An Oversupply of Talent
While all recessions affect the majority of segments in the economy, generally the impact on the professional services industry has been modest at best. Not so in the great recession. In June 2011, The New York Times reported that the number of new lawyers passing the bar exceeded the number of estimated jobs available by over 25,000 people. In New York City in 2009 alone, the number of new attorneys passing the bar was over four times the number of estimated job openings for the next 5 years. While other professional services, like engineering consulting, are faring better, most all have seen downward pressure on fees and margins.
The Problem with Stretching Your Skills
Unfortunately, based on conversations I’ve had with industry professionals, it seems a lot of firms are responding by stretching into new markets and service offerings. In fact, the Marketing Director of a 150 person structural engineering firm informed me a few weeks back that he sees fewer specialized firms competing for business today than he did before the recession. While responding to changing client needs with new products and services can often be a good thing, stretching the firm’s capabilities beyond its proven area of expertise without considering the strategic implications is not. Stretching the firm’s resources into unchartered markets and services only serves to heighten fee pressure — without proven expertise, the firm is left with little else to compete on other than price. This is, of course, a downward spiral. Cutting fees only serves to reduce profits and weaken the firm’s ability to build the expertise necessary to compete within the desired new space. Whenever possible, the best response to fewer opportunities is to establish a more narrow focus to maintain expert positioning, drive demand from broader geographic markets and protect fees.
Clients Clamor for Expert Guidance
Regardless of the industry, regardless of the service, specialists tend to be growing, thriving or demanding higher fees for their services.
One of our engineering firm clients recently told me of an engineering consultant they occasionally hire out of Australia with a specialized skill that renders him “one of two people in the world” with the expertise to perform the task at hand. The consultant charges a flat fee for the engagement and essentially has positioned himself as indispensable to the client.
In the depths of the recession, I shared a coffee with a seasoned, executive-level, sales manager. A proven performer with “big name” B2B sales experience, and he’d been out of work for over 6 months. I found this quite odd. After all, great sales people are in demand in any market. So, I pushed a little bit. Turns out, he’d been in consideration for multiple jobs. But, in the end, he’d lose the job to someone with the most direct experience within the company’s industry vertical. There were a lot of executive-level, proven sales managers on the block – in the absence of better insight, the hiring manager picked the folks with the most industry experience on hand.
About six months ago, one of our technology clients was seeking out a new CPA relationship and he asked me for some suggestions. I recommended a few local firms we’ve known, worked with, or respected for years. After a little due diligence, the client partnered with a CPA firm out of Michigan that specialized in working with software companies and technology start-ups. In the end, the proven expertise of the lesser known specialist trumped the referral of a trusted advisor.
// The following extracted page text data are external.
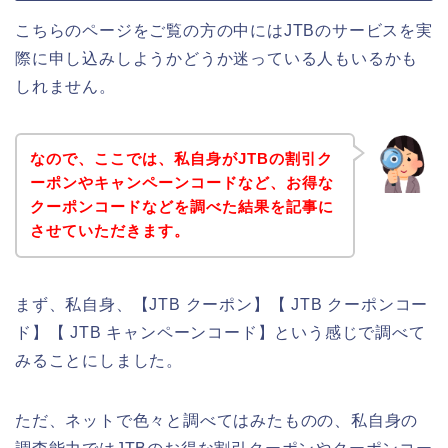
こちらのページをご覧の方の中にはJTBのサービスを実
際に申し込みしようかどうか迷っている人もいるかも
しれません。
なので、ここでは、私自身がJTBの割引ク
ーポンやキャンペーンコードなど、お得な
クーポンコードなどを調べた結果を記事に
させていただきます。
まず、私自身、【JTB クーポン】【 JTB クーポンコー
ド】【 JTB キャンペーンコード】という感じで調べて
みることにしました。
ただ、ネットで色々と調べてはみたものの、私自身の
Now is the Time to Focus and Position Your Firm
As recently as five years ago, an engineering degree and a license to practice sufficed as the basis for a successful, profitable engineering firm. The principal of a 50-person, multi-market structural engineering firm told me a few weeks ago that many structural engineering firms didn’t even have a business development function as recently as 2008. The great recession not only wiped those days away, they’re not likely coming back. Economists from the Institute for Trend Research forecast a mild recession in the second half of 2013. Focused professional service firms will be poised to capitalize on this opportunity by laying the groundwork for a specialist, expert-based positioning now. Those who fail to move in the next twelve months are likely to experience more aggressive fee pressure, less relevancy with their clients, and a greater likelihood of contraction or, worse yet, business failure.
Rampell, Catherine. The New York Times. Economix Blog. “The Lawyer Surplus. State by State.” June 27, 2011.